Possible uses for sunburst diagrams
Here are some dev tool use cases for sunburst diagrams:
- Software architecture mapping: a diagram can be centered on the core system or platform, with rings representing layers of the architecture (UI, business logic, data access). From there, segments within each ring represent components or modules, providing a visual map of the software’s structure.
- Repository analysis: start with the repo root at the center, expanding outward through directories to individual files. Give segments a size determined by file size or commit frequency, and color code by file type or age; this setup offers a detailed view of repository contents and activity.
- Performance profiling: We can center the graph on the application, with concentric rings for different aspects of performance (CPU, memory, I/O). Segments represent specific processes or functions, sized by resource usage, to identify areas that may require optimization.

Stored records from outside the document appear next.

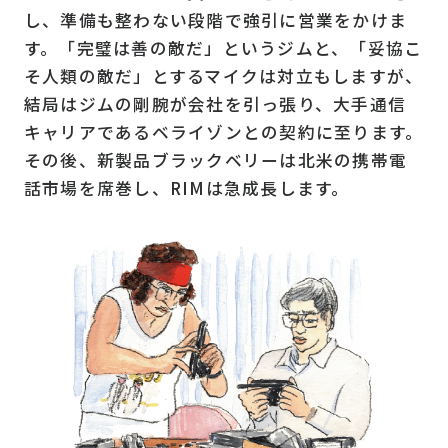
し、準備も整わない段階で強引に営業をかけま
す。「完璧は善の敵だ」というジムと、「妥協こ
そ人類の敵だ」とするマイクは対立もしますが、
結局はジムの剛腕が会社を引っ張り、大手通信
キャリアであるベライゾンとの契約に至ります。
その後、新製品ブラックベリーは北米の携帯電
話市場を席巻し、RIMは急成長します。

- User interaction paths: place the application homepage or main screen at the center, with paths to different features or screens as the outer rings. Determine the size of segments based on frequency of use, and implement color coding by user satisfaction or conversion rates, tracing how users navigate through the application.
4: Treemaps
Treemap diagrams break down data into nested rectangles, showing how parts of a whole compare in size and scale, making complex hierarchies simpler to digest.
Above on the left is a treemap concept by Product Designer Jamie Fang with various cloud platform stats, and on the right we see an example of a treemap used to display sales data from Slingshot, a tool designed to boost team productivity.
👍 Benefits:
- These diagrams pack a lot of data into a compact area.
- Users can quickly see both the big picture and finer details.
- Color coding can make patterns or categories stand out.